Funcionava como um mirante da vida: quem passa, quem acena, quem corre, quem sorri, quem nunca mais voltou.
As pessoas se debruçavam sobre elas como marinheiros em faróis vigiando os oceanos da existência.
Quantos namoros e casamentos se iniciaram sob uma janela!
Negócios eram fechados, viagens combinadas, notícias sussurradas.
As pessoas se acenavam — umas pela primeira vez, outras pela última.
Algumas com sorriso, outras com tristeza no olhar.
Hoje, na minha rua, só há espigões de concreto armado.
O progresso nos roubou as janelas da minha rua.

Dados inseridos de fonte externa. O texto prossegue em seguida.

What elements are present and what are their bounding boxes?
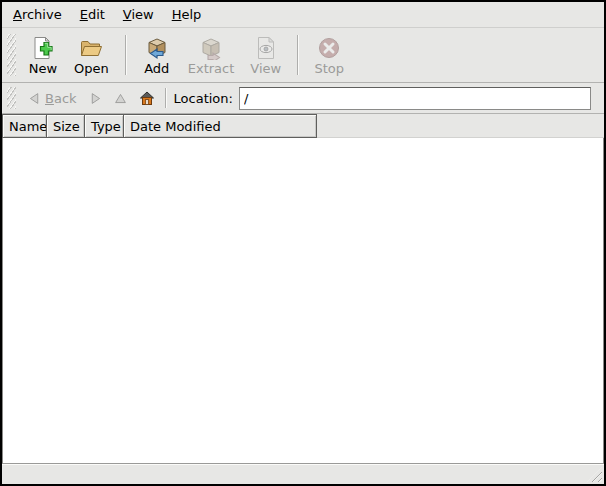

Rua sem janela é rua mal-assombrada, sem gente, desumanizada.
As janelas das ruas de Cuiabá, tinham donos.
A mais famosa da minha rua era a da casa de Nhô Nhô de Manduca, na rua do Campo.

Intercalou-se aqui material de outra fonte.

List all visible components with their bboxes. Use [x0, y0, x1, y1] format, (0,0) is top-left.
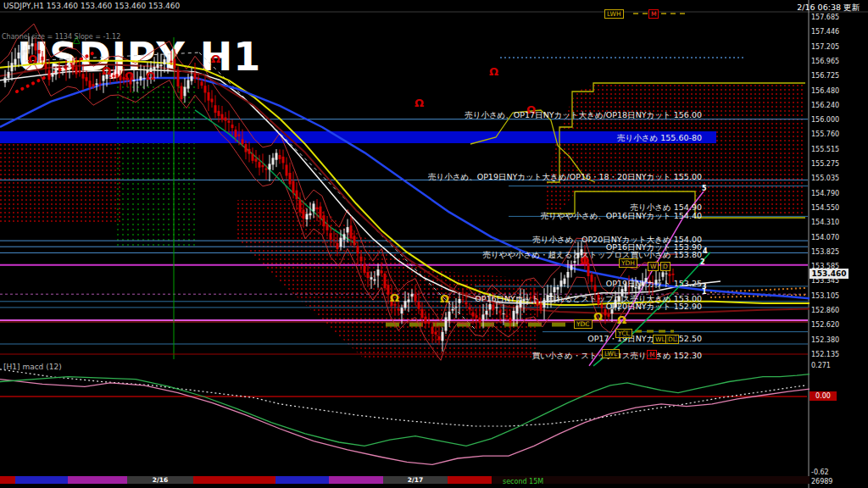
candle [225, 118, 227, 121]
candle [184, 87, 186, 97]
candle [564, 279, 566, 284]
count-digit: 1 [702, 288, 707, 296]
candle [96, 83, 98, 85]
candle [296, 191, 298, 200]
candle [479, 318, 481, 323]
candle [455, 307, 458, 308]
price-axis-label: 157.685 [811, 14, 839, 21]
candle [120, 75, 122, 80]
candle [398, 308, 400, 310]
candle [157, 64, 159, 69]
candle [448, 312, 451, 321]
candle [428, 322, 431, 324]
session-segment[interactable] [448, 476, 492, 484]
candle [174, 59, 176, 69]
candle [55, 69, 58, 75]
candle [608, 314, 610, 317]
candle [282, 157, 285, 164]
price-chart-canvas[interactable]: ΩΩΩΩΩΩΩΩΩΩΩΩΩ△54231 [0, 0, 868, 488]
candle [459, 299, 461, 303]
candle [79, 70, 81, 72]
candle [421, 309, 424, 318]
candle [554, 287, 556, 292]
candle [411, 294, 414, 297]
candle [170, 61, 173, 63]
candle [65, 69, 68, 69]
channel-info: Channel size = 1134 Slope = -1.12 [2, 33, 120, 41]
candle [160, 64, 163, 66]
candle [194, 74, 197, 79]
candle [377, 269, 380, 275]
date-label: 2/16 [127, 476, 193, 484]
count-digit: 5 [702, 185, 707, 192]
candle [289, 173, 292, 185]
session-segment[interactable] [0, 476, 15, 484]
candle [425, 317, 427, 324]
candle [662, 272, 665, 276]
pivot-badge-d: D [660, 262, 670, 271]
date-label: 2/17 [383, 476, 448, 484]
candle [204, 86, 207, 92]
candle [435, 332, 437, 335]
omega-marker-red: Ω [146, 69, 155, 82]
session-segment[interactable]: 2/17 [383, 476, 448, 484]
candle [340, 238, 342, 247]
count-digit: 4 [703, 247, 708, 255]
price-axis-label: 156.480 [811, 87, 839, 95]
macd-axis-count: 26989 [811, 478, 832, 485]
candle [191, 76, 193, 81]
updated-timestamp: 2/16 06:38 更新 [797, 3, 860, 14]
price-axis-label: 156.965 [811, 58, 839, 65]
macd-signal-pink [0, 380, 810, 465]
candle [337, 243, 339, 249]
macd-zero-badge: 0.00 [810, 391, 837, 401]
candle [492, 304, 495, 309]
session-segment[interactable] [193, 476, 275, 484]
candle [99, 83, 102, 84]
session-segment[interactable] [68, 476, 127, 484]
candle [72, 65, 75, 70]
candle [323, 215, 326, 226]
candle [303, 210, 305, 219]
price-annotation: 売りやや小さめ・超えるとストップロス買い小さめ 153.80 [482, 250, 702, 261]
pivot-badge-lwh: LWH [604, 9, 624, 19]
candle [167, 58, 170, 63]
price-axis-label: 152.860 [811, 307, 839, 314]
candle [14, 59, 17, 65]
candle [181, 86, 183, 100]
price-annotation: 売り小さめ 155.60-80 [617, 133, 702, 144]
candle [201, 82, 203, 86]
candle [31, 43, 34, 46]
candle [221, 114, 224, 120]
candle [275, 153, 278, 160]
candle [306, 214, 309, 220]
footer-note: second 15M [503, 478, 543, 485]
candle [136, 82, 139, 83]
macd-axis-bottom: -0.62 [811, 469, 829, 476]
candle [560, 280, 563, 286]
session-segment[interactable]: 2/16 [127, 476, 193, 484]
candle [482, 314, 485, 319]
candle [35, 43, 37, 50]
price-annotation: 売り小さめ、OP19日NYカット大きめ/OP16・18・20日NYカット 155… [428, 172, 702, 183]
candle [177, 70, 180, 86]
ichimoku-cloud [117, 86, 197, 247]
candle [299, 200, 302, 213]
candle [364, 264, 366, 273]
candle [381, 270, 383, 273]
candle [28, 45, 31, 49]
sell-zone-band [0, 131, 716, 143]
candle [309, 214, 312, 216]
price-annotation: OP19日NYカット 153.25 [606, 279, 702, 290]
candle [286, 165, 288, 176]
candle [231, 125, 234, 128]
session-segment[interactable] [15, 476, 68, 484]
pivot-badge-ydc: YDC [574, 319, 593, 329]
candle [316, 208, 319, 210]
candle [665, 274, 668, 274]
candle [401, 308, 403, 313]
session-segment[interactable] [329, 476, 383, 484]
candle [326, 225, 329, 230]
session-segment[interactable] [275, 476, 329, 484]
candle [18, 53, 20, 58]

Ficou conhecida por ser casa de tia Codó, mãe de Bem-Bem.
Era um casarão com várias janelas voltadas para a rua, sempre ocupadas por uma das filhas da tia Codó.
Acenavam, mandavam recados, conversavam por horas sobre os mais variados assuntos.
Quem estava com pressa evitava passar diante da janela da popular Bem-Bem.
Recém-chegado à Cuiabá, certo dia passei de carro por ali.
Bem-Bem, à janela, pediu que eu parasse.
Encostei o carro no meio-fio e ela veio abrir a porta do automóvel.
Tinha um assunto sério a tratar — algo que deveria ficar entre nós dois.
Jurei pela minha mãe que assim seria.
Mas era impossível, diante de um quadro tão grave de saúde, já irreversível, não comunicar aos seus familiares.
Na Cuiabá de antigamente, os velórios aconteciam nas casas, com o caixão na sala da frente.
A funerária cobria as janelas com cortinas pretas, e todos os vizinhos e amigos se dirigiam à casa do falecido.
Na rua do Campo, onde me criei, as janelas eram usadas como sala de visitas — como fazia o historiador Estevão de Mendonça.
A casa da Bem-Bem foi tombada pelo Patrimônio Histórico e Artístico Nacional.
Hoje é símbolo da cuiabania revitalizada.
Em seu espaço funciona o Instituto Ciranda — Casa de Bem Bem.